BEGIN
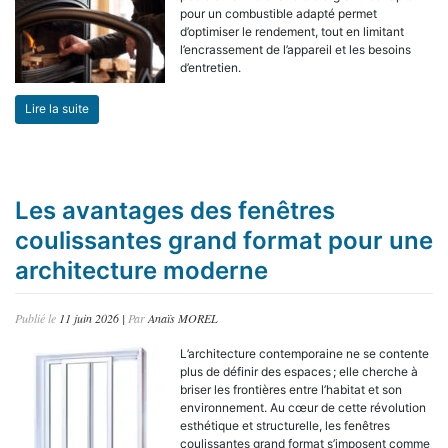
pour un combustible adapté permet
d’optimiser le rendement, tout en limitant
l’encrassement de l’appareil et les besoins
d’entretien.
Lire la suite
Les avantages des fenêtres
coulissantes grand format pour une
architecture moderne
Publié le
11 juin 2026
|
Par
Anaïs MOREL
L’architecture contemporaine ne se contente
plus de définir des espaces ; elle cherche à
briser les frontières entre l’habitat et son
environnement. Au cœur de cette révolution
esthétique et structurelle, les fenêtres
coulissantes grand format s’imposent comme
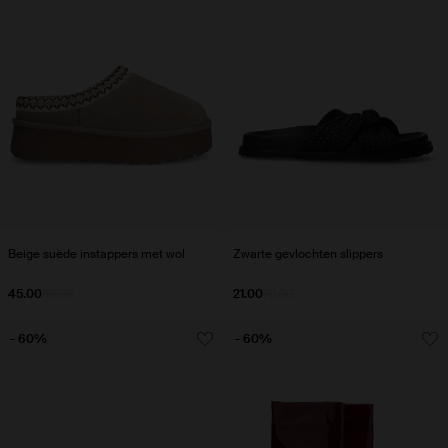
Beige suède instappers met wol
Zwarte gevlochten slippers
45.00
89.98
21.00
70.00
- 60%
- 60%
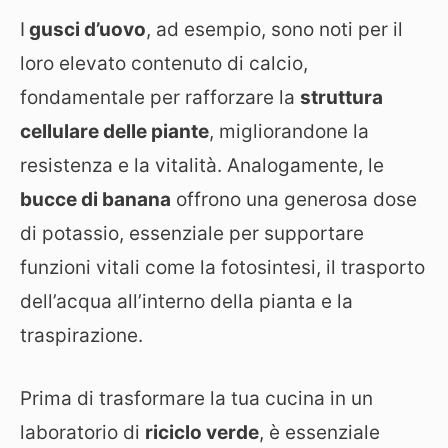
I
gusci d’uovo
, ad esempio, sono noti per il
loro elevato contenuto di calcio,
fondamentale per rafforzare la
struttura
cellulare delle piante
, migliorandone la
resistenza e la vitalità. Analogamente, le
bucce di banana
offrono una generosa dose
di potassio, essenziale per supportare
funzioni vitali come la fotosintesi, il trasporto
dell’acqua all’interno della pianta e la
traspirazione.
Prima di trasformare la tua cucina in un
laboratorio di
riciclo verde
, è essenziale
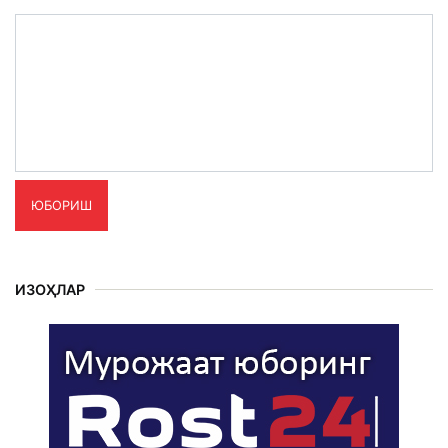
ЮБОРИШ
ИЗОҲЛАР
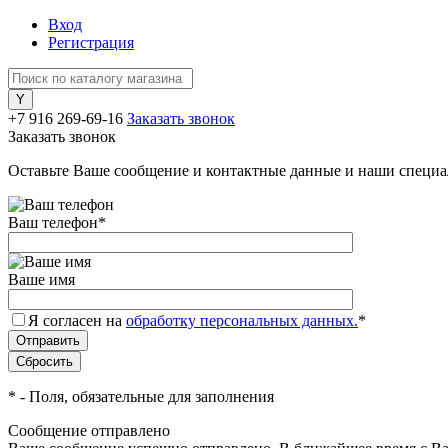
Вход
Регистрация
+7 916 269-69-16
Заказать звонок
Заказать звонок
Оставьте Ваше сообщение и контактные данные и наши специа
Ваш телефон
*
Ваше имя
Я согласен на
обработку персональных данных.
*
*
- Поля, обязательные для заполнения
Сообщение отправлено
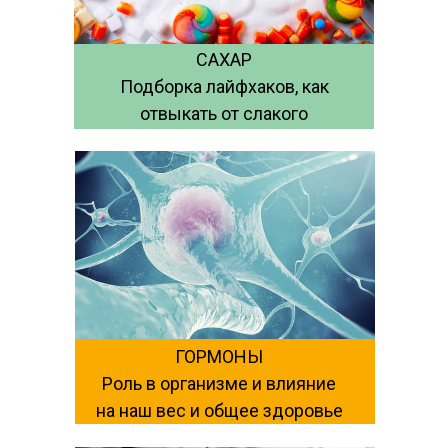
САХАР
Подборка лайфхаков, как
отвыкать от слакого
ГОРМОНЫ
Роль в организме и влияние
на наш вес и общее здоровье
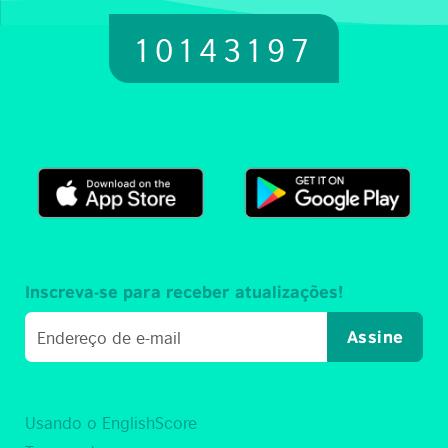
10143197
Inscreva-se para receber atualizações!
Assine
Usando o EnglishScore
END
* ABOUT THIS TASK: Which lines of the data contain the string "coulissantes"? Copy each of them.

* OUTPUT OF THE TASK:
coulissantes grand format pour une
coulissantes grand format s’imposent comme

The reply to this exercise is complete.